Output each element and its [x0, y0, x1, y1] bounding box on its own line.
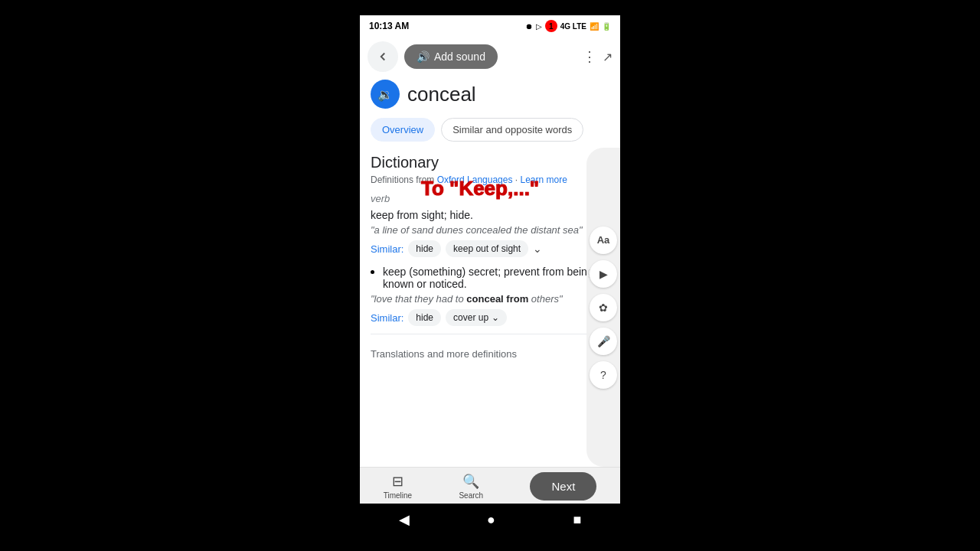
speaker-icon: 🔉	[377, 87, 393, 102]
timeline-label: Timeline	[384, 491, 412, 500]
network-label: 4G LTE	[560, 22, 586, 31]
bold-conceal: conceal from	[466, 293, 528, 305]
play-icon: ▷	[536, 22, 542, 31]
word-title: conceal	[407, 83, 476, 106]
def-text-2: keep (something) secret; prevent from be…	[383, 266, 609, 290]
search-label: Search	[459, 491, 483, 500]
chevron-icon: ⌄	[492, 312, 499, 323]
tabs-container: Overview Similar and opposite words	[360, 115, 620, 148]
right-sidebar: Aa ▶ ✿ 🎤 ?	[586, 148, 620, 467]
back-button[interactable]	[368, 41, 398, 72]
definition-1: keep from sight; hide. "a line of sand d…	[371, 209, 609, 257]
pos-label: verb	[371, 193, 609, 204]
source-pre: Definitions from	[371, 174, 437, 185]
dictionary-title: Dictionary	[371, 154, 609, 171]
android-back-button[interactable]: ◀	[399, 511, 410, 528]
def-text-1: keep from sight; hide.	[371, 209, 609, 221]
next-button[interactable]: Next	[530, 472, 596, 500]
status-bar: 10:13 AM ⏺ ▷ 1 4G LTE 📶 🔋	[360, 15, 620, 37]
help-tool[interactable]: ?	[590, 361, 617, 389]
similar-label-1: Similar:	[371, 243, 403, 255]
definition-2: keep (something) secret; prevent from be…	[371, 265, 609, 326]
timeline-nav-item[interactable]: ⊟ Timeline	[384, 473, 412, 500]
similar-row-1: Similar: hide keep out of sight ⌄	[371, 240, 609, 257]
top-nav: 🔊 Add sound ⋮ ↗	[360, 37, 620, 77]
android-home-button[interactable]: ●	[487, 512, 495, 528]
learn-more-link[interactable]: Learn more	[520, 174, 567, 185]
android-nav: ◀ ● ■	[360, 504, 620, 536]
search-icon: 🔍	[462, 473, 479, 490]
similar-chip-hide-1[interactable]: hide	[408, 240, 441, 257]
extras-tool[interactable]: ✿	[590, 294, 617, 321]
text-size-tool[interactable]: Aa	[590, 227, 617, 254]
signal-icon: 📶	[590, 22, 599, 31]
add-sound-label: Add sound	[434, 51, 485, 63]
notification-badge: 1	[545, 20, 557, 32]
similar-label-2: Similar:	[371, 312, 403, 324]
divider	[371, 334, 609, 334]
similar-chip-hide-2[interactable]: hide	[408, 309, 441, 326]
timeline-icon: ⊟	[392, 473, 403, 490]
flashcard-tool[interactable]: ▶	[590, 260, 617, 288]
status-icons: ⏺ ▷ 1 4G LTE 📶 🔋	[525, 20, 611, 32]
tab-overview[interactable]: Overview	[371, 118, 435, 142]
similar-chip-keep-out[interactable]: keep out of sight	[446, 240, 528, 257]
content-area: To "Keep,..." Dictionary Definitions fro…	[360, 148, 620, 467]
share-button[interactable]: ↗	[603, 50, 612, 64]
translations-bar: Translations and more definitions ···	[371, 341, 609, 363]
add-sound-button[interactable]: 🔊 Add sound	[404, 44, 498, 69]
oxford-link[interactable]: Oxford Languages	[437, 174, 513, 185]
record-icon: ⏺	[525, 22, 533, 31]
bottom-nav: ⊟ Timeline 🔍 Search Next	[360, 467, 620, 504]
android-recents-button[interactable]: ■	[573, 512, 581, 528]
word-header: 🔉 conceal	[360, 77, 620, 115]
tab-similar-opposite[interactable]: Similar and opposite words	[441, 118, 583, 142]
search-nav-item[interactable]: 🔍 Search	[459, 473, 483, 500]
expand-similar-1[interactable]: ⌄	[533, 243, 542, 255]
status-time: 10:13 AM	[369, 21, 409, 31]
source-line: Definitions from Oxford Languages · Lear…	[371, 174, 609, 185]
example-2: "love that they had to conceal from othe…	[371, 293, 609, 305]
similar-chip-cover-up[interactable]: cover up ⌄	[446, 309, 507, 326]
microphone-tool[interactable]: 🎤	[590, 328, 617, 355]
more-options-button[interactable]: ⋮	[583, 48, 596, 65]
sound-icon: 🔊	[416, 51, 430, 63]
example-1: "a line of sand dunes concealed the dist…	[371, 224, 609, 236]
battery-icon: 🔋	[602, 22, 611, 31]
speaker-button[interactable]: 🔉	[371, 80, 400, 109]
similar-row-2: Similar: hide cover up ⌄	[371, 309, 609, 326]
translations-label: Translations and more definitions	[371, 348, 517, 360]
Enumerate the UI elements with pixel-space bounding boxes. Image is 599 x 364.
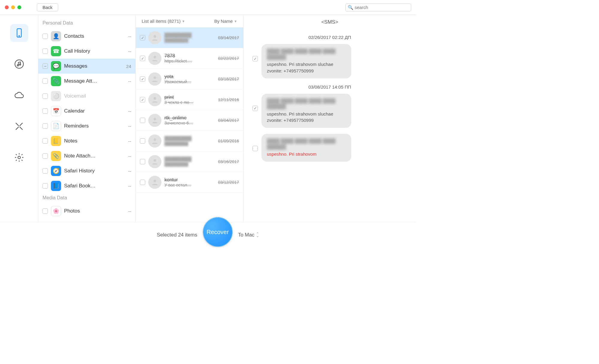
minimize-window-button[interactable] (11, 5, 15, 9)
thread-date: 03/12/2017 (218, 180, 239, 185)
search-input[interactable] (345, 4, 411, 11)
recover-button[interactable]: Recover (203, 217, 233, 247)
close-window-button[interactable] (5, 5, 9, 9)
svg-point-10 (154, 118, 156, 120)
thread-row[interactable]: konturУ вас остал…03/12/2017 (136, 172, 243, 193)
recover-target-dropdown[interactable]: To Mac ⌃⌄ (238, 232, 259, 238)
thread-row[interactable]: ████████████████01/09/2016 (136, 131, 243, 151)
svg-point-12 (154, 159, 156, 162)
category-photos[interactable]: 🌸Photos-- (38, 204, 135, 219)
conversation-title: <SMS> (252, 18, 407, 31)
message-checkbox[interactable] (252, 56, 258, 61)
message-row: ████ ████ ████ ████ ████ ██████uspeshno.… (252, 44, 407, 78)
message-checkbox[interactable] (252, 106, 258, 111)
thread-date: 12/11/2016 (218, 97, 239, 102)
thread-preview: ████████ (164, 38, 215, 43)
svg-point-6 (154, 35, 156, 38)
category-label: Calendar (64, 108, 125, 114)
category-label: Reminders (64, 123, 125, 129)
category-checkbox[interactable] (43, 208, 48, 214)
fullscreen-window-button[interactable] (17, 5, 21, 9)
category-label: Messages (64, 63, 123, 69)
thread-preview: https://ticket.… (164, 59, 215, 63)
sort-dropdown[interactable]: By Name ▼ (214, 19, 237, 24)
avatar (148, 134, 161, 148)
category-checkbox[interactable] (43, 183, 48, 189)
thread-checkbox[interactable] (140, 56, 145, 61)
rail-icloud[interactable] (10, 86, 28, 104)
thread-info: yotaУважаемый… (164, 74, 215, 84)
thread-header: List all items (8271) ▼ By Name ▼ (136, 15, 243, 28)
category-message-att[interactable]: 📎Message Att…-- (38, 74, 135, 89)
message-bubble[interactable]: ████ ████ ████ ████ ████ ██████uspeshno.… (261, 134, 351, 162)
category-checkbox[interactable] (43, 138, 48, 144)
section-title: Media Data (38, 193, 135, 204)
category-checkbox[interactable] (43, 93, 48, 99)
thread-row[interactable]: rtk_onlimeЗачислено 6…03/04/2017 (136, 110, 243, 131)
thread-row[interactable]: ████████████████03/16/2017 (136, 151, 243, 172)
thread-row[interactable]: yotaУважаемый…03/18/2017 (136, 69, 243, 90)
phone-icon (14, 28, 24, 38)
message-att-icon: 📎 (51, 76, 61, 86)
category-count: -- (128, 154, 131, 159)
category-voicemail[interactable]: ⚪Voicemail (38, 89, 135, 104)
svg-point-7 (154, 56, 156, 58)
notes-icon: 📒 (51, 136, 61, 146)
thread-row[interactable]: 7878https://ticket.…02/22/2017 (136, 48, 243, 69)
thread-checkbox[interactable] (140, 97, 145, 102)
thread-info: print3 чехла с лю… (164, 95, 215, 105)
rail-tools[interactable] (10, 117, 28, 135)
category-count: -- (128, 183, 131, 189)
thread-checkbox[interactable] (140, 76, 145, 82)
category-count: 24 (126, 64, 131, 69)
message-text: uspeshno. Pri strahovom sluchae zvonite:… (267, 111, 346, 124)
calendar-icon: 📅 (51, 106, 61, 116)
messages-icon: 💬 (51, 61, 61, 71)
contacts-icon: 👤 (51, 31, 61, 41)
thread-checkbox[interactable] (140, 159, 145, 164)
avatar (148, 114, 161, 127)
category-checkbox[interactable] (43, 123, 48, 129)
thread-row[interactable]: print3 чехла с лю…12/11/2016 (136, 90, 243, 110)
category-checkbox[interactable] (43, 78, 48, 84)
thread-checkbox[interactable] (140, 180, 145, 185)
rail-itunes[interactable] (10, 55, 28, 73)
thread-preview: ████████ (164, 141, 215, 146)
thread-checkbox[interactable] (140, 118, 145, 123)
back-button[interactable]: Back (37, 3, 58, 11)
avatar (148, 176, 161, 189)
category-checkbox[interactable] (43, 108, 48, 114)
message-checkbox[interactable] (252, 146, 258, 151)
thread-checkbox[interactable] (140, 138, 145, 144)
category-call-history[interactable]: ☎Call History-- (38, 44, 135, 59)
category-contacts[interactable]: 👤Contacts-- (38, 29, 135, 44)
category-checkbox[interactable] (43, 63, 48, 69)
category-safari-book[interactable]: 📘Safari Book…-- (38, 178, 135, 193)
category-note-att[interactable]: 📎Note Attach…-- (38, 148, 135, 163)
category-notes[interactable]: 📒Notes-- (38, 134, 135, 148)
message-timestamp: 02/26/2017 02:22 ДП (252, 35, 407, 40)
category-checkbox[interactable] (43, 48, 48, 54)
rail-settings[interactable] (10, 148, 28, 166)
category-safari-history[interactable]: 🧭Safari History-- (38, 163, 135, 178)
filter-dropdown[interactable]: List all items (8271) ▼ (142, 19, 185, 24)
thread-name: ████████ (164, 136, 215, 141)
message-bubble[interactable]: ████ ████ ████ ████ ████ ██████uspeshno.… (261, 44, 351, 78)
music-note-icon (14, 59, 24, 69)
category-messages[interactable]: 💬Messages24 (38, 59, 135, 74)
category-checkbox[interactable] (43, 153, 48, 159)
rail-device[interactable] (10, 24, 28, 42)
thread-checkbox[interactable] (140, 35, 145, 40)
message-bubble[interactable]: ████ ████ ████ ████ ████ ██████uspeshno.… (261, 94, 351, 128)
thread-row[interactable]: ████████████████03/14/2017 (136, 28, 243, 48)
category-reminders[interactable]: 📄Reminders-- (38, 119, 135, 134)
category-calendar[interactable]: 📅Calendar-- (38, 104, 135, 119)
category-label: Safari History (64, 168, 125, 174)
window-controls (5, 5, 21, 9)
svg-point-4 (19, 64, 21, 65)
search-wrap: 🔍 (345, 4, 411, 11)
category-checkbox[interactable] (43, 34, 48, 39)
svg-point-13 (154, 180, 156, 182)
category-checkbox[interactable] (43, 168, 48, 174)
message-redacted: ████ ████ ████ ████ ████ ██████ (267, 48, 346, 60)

::::

### Problem description
Which of the lines in the material carry the string "Translations"? Pull them out.

### Response area
translations-bar: Translations and more definitions ···	[371, 341, 609, 363]
translations-label: Translations and more definitions	[371, 348, 517, 360]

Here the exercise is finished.